On 17 March 2012, I attended the Family History Day sponsored by ancestry.com and the New England Historic Genealogical Society in Tarrytown, New York.
The first workshop I attended was “Coming to America: Finding Your Ancestor's Arrival Record on Ancestry.com” by Juliana Szucs Smith.
Juliana discussed the differences in arrival records throughout the history of America. Pre-1820 are the hardest to find, as manifests were not required and those that were created did not tend to survive. One of her tips was to check works such as the Great Migration Project and old publications for abstracts of lists.

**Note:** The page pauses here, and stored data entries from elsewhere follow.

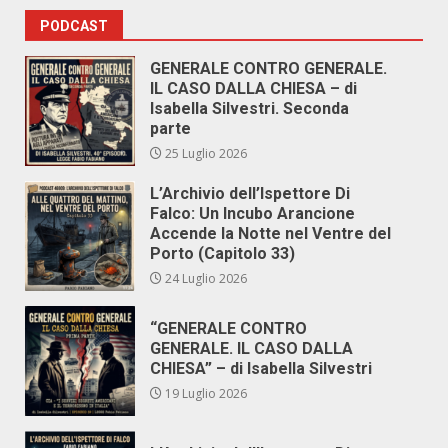
PODCAST
GENERALE CONTRO GENERALE.
IL CASO DALLA CHIESA – di
Isabella Silvestri. Seconda
parte
25 Luglio 2026
L’Archivio dell’Ispettore Di
Falco: Un Incubo Arancione
Accende la Notte nel Ventre del
Porto (Capitolo 33)
24 Luglio 2026
“GENERALE CONTRO
GENERALE. IL CASO DALLA
CHIESA” – di Isabella Silvestri
19 Luglio 2026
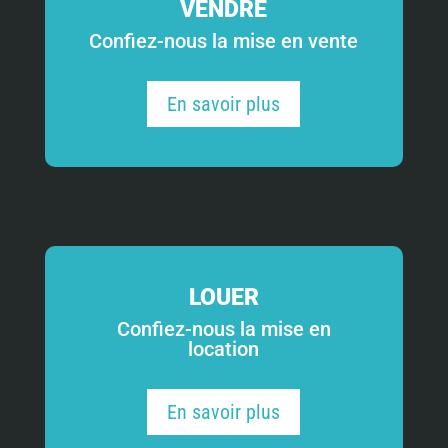
VENDRE
Confiez-nous la mise en vente
En savoir plus
LOUER
Confiez-nous la mise en
location
En savoir plus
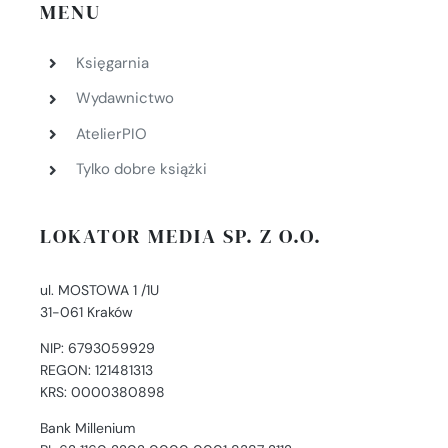
MENU
Księgarnia
Wydawnictwo
AtelierPIO
Tylko dobre książki
LOKATOR MEDIA SP. Z O.O.
ul. MOSTOWA 1 /1U
31-061 Kraków
NIP: 6793059929
REGON: 121481313
KRS: 0000380898
Bank Millenium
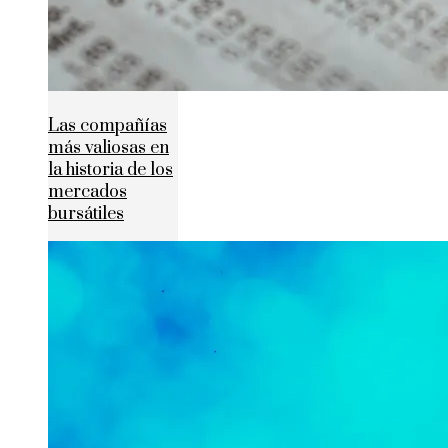
Las compañías
más valiosas en
la historia de los
mercados
bursátiles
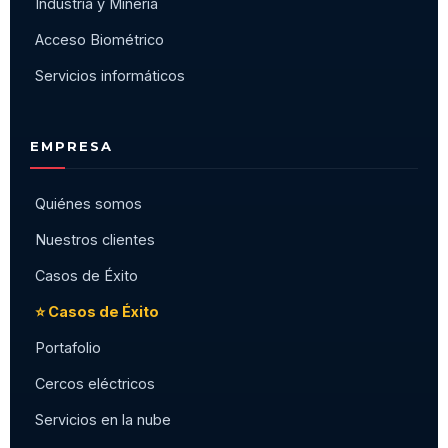
Industria y Minería
Acceso Biométrico
Servicios informáticos
EMPRESA
Quiénes somos
Nuestros clientes
Casos de Éxito
⭐ Casos de Éxito
Portafolio
Cercos eléctricos
Servicios en la nube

In 1820, passenger lists were required. Although there is not a lot of information available on these forms, it is always exciting to see your ancestors name listed. One of Juliana’s best tips for this era is to look at the end of passenger lists, where births and deaths that occurred on board are often located.
In the 1890s, manifests expanded to include information such as marital status, last residence, final destination, if they had been in the US before, name of relative they were joining, ethnic background, and the name & address of a relative in the old country. These more recent lists can help your research tremendously.
It is also important to remember that not all immigrants came straight to the USA. It was cheaper to travel to Canada or Mexico, so many people went through there first. Ancestry.com has passenger lists and border crossing lists for these countries as well.
Just like today, it is possible that your ancestors went back to their homeland many times and will be found on a multitude of passenger lists (or border crossings). Passports were also popular around the World Wars for those traveling back home so that they could easily get back to the US. Ancestry.com has these, as well, and the best of these even have photographs attached.
For more information on immigration, check out the Oral History Project by Ellis Island, Theshipslist.com, Jewishgen.org/infofiles/manifests, Germanroots.com/ei.html and books such as They Came in Ships, Forgotten Doors and Germans to America.